Exercise material:
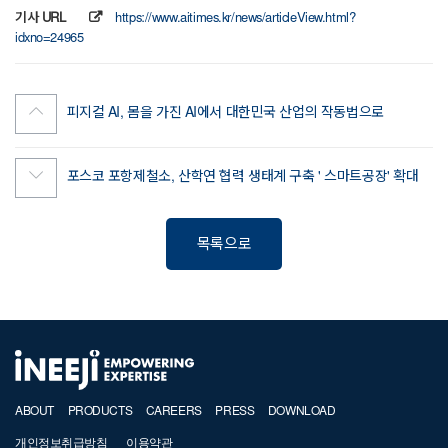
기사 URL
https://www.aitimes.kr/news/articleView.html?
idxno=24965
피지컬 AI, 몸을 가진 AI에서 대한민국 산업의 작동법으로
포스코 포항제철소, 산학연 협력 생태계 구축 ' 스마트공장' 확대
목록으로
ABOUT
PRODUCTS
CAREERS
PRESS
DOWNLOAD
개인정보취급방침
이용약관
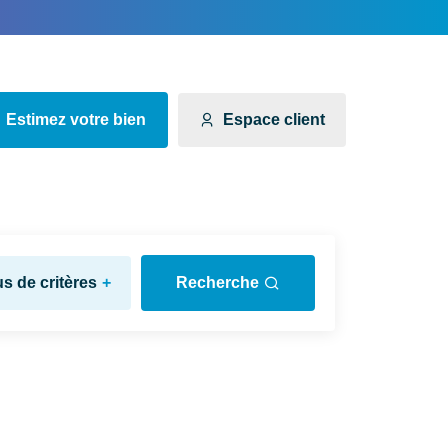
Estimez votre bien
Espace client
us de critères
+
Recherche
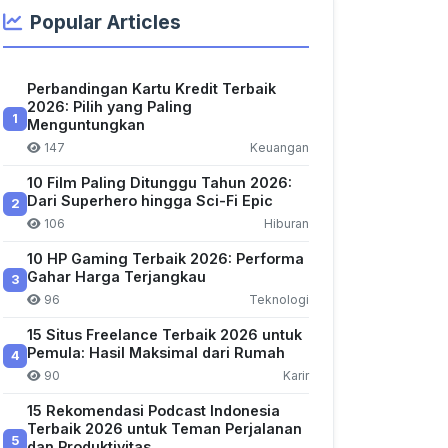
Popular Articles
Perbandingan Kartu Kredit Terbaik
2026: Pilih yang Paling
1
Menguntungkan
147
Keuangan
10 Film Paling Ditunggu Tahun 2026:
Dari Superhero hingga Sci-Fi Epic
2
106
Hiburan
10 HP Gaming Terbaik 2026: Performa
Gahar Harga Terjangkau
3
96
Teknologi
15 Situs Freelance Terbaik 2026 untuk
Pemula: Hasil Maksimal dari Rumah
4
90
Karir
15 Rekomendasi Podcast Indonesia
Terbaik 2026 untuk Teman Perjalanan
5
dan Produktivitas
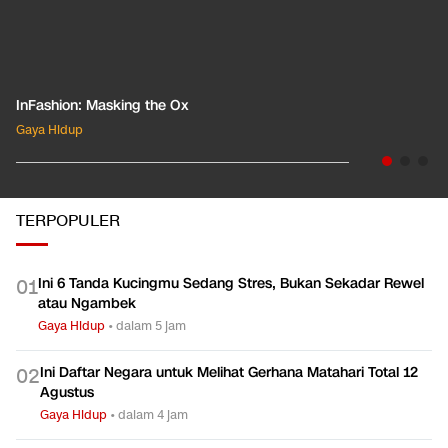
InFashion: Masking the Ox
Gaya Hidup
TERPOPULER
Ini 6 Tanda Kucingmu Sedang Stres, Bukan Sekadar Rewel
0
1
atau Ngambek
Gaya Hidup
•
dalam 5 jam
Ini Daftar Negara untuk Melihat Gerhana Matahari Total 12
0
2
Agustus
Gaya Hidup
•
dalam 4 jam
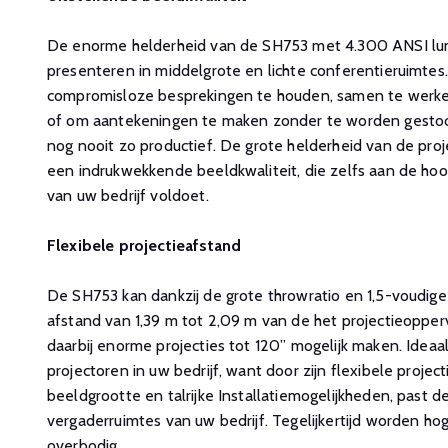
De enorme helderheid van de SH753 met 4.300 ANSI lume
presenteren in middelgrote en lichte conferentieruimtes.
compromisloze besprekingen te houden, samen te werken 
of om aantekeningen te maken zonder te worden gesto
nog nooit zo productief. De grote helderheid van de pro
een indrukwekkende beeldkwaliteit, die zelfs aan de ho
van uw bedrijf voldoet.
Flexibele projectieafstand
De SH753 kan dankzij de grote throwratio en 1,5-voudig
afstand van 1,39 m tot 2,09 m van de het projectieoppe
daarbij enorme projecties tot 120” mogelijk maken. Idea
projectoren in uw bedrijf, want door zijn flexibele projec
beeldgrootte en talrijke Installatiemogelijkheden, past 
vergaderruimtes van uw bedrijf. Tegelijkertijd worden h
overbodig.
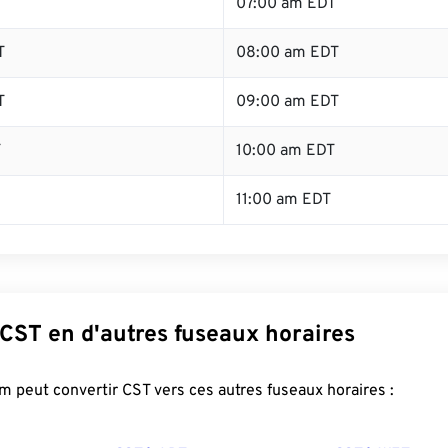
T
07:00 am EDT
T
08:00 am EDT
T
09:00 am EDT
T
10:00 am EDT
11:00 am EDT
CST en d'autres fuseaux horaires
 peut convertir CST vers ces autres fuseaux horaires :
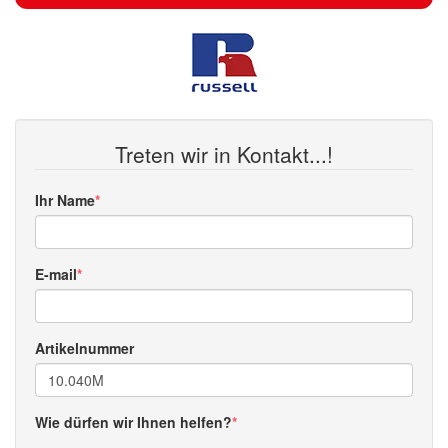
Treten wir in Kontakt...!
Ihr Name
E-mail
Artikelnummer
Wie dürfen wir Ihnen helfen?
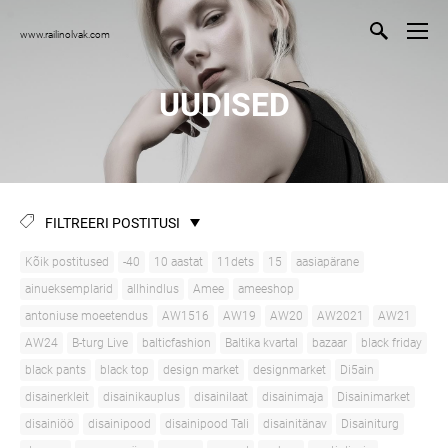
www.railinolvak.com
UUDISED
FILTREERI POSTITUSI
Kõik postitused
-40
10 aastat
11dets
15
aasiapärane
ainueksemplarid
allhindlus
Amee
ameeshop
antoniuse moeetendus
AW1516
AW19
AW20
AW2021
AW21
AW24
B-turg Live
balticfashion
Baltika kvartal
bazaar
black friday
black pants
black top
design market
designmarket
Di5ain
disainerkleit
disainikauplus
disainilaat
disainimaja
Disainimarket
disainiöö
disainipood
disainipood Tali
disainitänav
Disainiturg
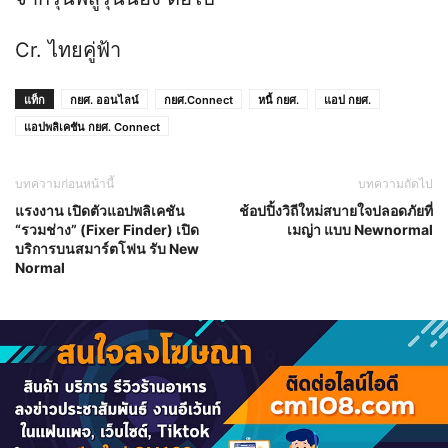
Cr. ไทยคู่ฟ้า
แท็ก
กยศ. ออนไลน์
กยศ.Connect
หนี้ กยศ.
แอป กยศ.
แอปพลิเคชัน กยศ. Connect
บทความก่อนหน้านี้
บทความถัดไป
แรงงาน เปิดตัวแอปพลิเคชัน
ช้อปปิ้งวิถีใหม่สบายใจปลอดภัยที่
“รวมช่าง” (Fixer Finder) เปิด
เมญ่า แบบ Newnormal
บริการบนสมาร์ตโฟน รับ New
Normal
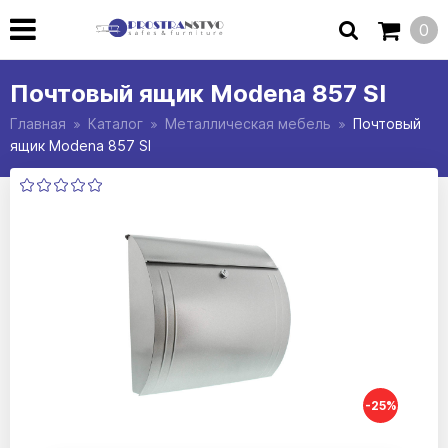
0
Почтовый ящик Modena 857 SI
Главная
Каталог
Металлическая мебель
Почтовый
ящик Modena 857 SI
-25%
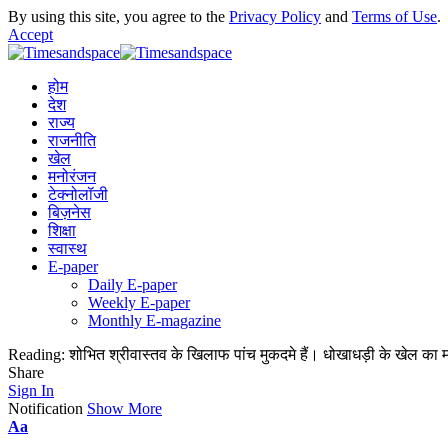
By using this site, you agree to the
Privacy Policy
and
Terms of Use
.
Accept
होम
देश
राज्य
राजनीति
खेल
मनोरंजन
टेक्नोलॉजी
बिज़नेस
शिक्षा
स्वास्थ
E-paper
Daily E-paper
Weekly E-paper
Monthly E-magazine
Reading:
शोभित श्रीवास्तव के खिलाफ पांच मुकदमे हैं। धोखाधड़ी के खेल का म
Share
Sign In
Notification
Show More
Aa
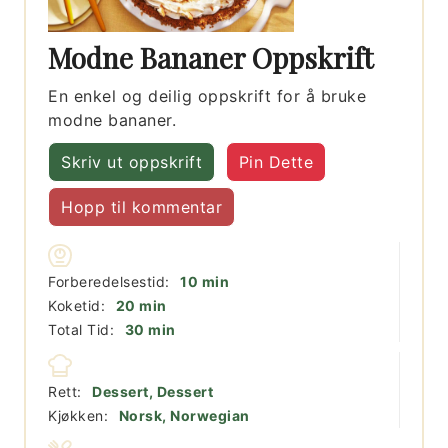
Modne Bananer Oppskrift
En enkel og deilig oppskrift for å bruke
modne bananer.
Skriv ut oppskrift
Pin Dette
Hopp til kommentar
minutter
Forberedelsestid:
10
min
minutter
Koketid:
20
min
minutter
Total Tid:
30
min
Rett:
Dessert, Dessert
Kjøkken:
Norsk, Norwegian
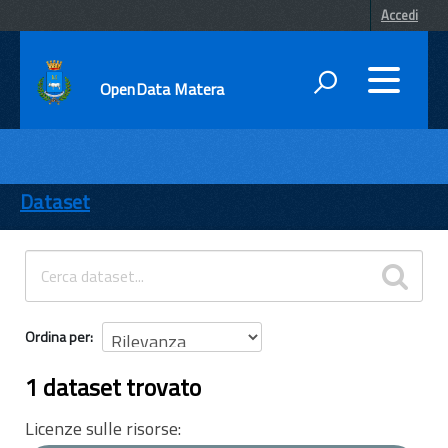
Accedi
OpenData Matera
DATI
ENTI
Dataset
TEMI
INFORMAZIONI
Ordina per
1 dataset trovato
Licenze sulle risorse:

What this task involves: Which of the lines above hold the word "Terbaik"? Copy each one.

Response to the exercise:
Perbandingan Kartu Kredit Terbaik
10 HP Gaming Terbaik 2026: Performa
15 Situs Freelance Terbaik 2026 untuk
Terbaik 2026 untuk Teman Perjalanan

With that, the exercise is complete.